Chapter 29 Further Reading: Neural Networks for Sports Prediction

The following annotated bibliography provides resources for deeper exploration of the neural network concepts introduced in Chapter 29. Entries are organized by category and chosen for their relevance to building deep learning models for sports prediction.


Books: Deep Learning Foundations

1. Goodfellow, Ian, Bengio, Yoshua, and Courville, Aaron. Deep Learning. MIT Press, 2016. The definitive textbook on deep learning theory. The chapters on feedforward networks (Chapter 6), regularization (Chapter 7), optimization (Chapter 8), and recurrent networks (Chapter 10) provide rigorous mathematical foundations for every concept in Chapter 29. Freely available at deeplearningbook.org. Essential for understanding why architectures and training procedures work the way they do.

2. Zhang, Aston, Lipton, Zachary C., Li, Mu, and Smola, Alexander J. Dive into Deep Learning. Cambridge University Press, 2023. A practical, code-first deep learning textbook with implementations in PyTorch, TensorFlow, and JAX. The LSTM and sequence model chapters include interactive notebooks that let you experiment with architecture variations. Particularly useful for the hands-on exercises in Chapter 29.

3. Howard, Jeremy and Gugger, Sylvain. Deep Learning for Coders with fastai and PyTorch. O'Reilly Media, 2020. A practitioner-oriented introduction to deep learning that emphasizes transfer learning and entity embeddings. Chapter 9 on tabular data and entity embeddings directly inspired the SportsEmbeddingNet architecture in this chapter. The fastai library's tabular learner demonstrates many of the patterns discussed here.

4. Stevens, Eli, Antiga, Luca, and Viehmann, Thomas. Deep Learning with PyTorch. Manning, 2020. A comprehensive guide to PyTorch implementation, covering tensors, datasets, training loops, and deployment. The chapters on custom datasets and training pipelines provide templates for the SportsModelTrainer class. Excellent for building the implementation skills needed for the code exercises.

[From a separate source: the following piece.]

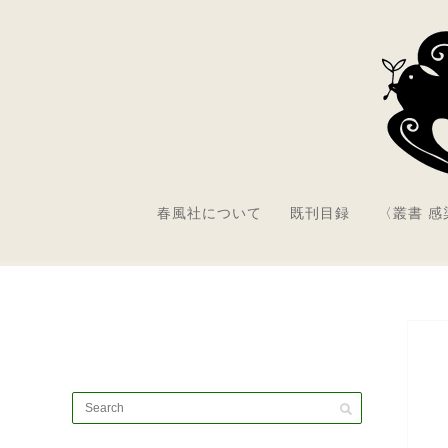
春風社について
既刊目録
〈叢書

Books and Surveys: Neural Networks in Sports

5. Hubacek, Ondrej, Sourek, Gustav, and Zelezny, Filip. "Exploiting Sports-betting Market Using Machine Learning." International Journal of Forecasting, 35(2), 2019, pp. 783-796. One of the most rigorous studies of machine learning for sports betting, comparing neural networks, random forests, and logistic regression for soccer match prediction. The paper finds that neural networks provide modest improvements when combined with proper feature engineering and calibration, consistent with the chapter's recommendation to use neural networks as complements to, not replacements for, strong baselines.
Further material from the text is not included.